I am going to mention names as I want this issue discussed among the community as our vendors are currently the face of vaping in SA (apart from Twisp). Sir Vapes new range like Kiff and the other that I have seen is Hardwick's Smackaroon but I'm on the fence with Smackaroon. 

I mention local eliquids and am well aware that our vendors are stocking international brands which would appeal to any child based on packaging alone but these products are will be forced to change by the FDA shortly. I think we can get away with the international stuff.

What happens in vape products is very much a copycat scenario which is fine to me, why reinvent the wheel each time.

I just don't want to see everyone and all the copy cats following the trend which took American vaping into a very poor public opinion. 

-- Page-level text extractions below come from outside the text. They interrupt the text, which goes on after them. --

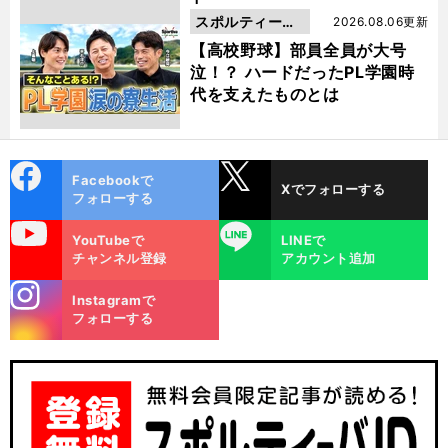
スポルティーバ
2026.08.06更新
動画
【高校野球】部員全員が大号
泣！？ ハードだったPL学園時
代を支えたものとは
cebo
X
Facebookで
Xでフォローする
ok
フォローする
uTube
LINE
YouTubeで
LINEで
チャンネル登録
アカウント追加
stagra
Instagramで
m
フォローする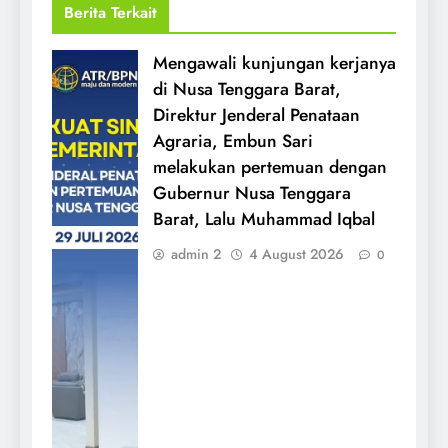
Berita Terkait
Mengawali kunjungan kerjanya
di Nusa Tenggara Barat,
Direktur Jenderal Penataan
Agraria, Embun Sari
melakukan pertemuan dengan
Gubernur Nusa Tenggara
Barat, Lalu Muhammad Iqbal
admin 2
4 August 2026
0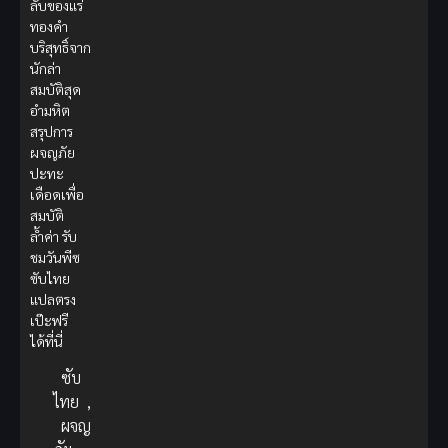
ลับของแร่
ทองคำ
บริสุทธิ์จาก
นักล่า
สมบัติสุด
อำมหิต
สรุปการ
ผจญภัย
ปะทะ
เดือดเพื่อ
สมบัติ
ล้ำค่า รับ
ชมวันพีซ
ซับไทย
แปลตรง
เป๊ะฟรี
ได้ที่นี่
ซับ
ไทย
,
ผจญ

All opinions are welcome. 

This is typed from my phone so please forgive and grammatical errors.

Reactions: Like 1 | Agree 2


----------



## YeOldeOke (13/9/16)

It would be foolish to ignore the fact that the cigarette industry used the 'cool' factor in marketing their product for years. This especially drew in teens. The anti-smoking fraternity is acutely aware of this, and a great part of their influencial reaction to some of the vaping marketing along similar lines is understandable and to be expected.

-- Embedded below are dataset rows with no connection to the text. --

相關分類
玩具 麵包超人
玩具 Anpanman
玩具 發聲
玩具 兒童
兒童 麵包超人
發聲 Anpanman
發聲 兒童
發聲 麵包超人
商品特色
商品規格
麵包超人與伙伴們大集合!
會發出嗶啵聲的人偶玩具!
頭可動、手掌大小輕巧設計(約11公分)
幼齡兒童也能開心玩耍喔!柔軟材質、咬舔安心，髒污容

The cartoons, sexyness and clouds so beloved in marketing vaping products is not a good idea IMHO. Not in the face of wordwide resistance.
It's never wise to bolster the enemy's case, is it. It may be time for the vaping industry to grow up if it wants to survive.

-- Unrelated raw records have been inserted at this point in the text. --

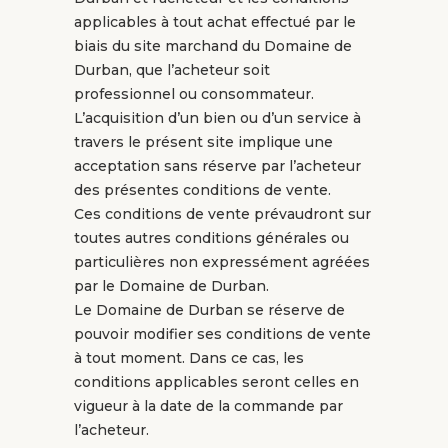
applicables à tout achat effectué par le
biais du site marchand du Domaine de
Durban, que l’acheteur soit
professionnel ou consommateur.
L’acquisition d’un bien ou d’un service à
travers le présent site implique une
acceptation sans réserve par l’acheteur
des présentes conditions de vente.
Ces conditions de vente prévaudront sur
toutes autres conditions générales ou
particulières non expressément agréées
par le Domaine de Durban.
Le Domaine de Durban se réserve de
pouvoir modifier ses conditions de vente
à tout moment. Dans ce cas, les
conditions applicables seront celles en
vigueur à la date de la commande par
l’acheteur.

Reactions: Like 1 | Agree 4


----------



## Imperator (13/9/16)

Whether they appeal to kids or not the problem will arise when somebody claims that they do. It might just be a scare tactic or a means to clamp down on the industry but public perception is incredibly important in this regard. What you really don't want is for the government to open up any future legislation to public comment and receive hundreds of complaints about labeling and the marketing of a product. That would be incredibly damaging. 

We should nip this in the bud while we still can.

Reactions: Agree 5


----------



## SAVaper (13/9/16)

Jip. If we carefully consider now, we may not have to carefully re-think later.

Reactions: Agree 3


----------



## Lord Vetinari (13/9/16)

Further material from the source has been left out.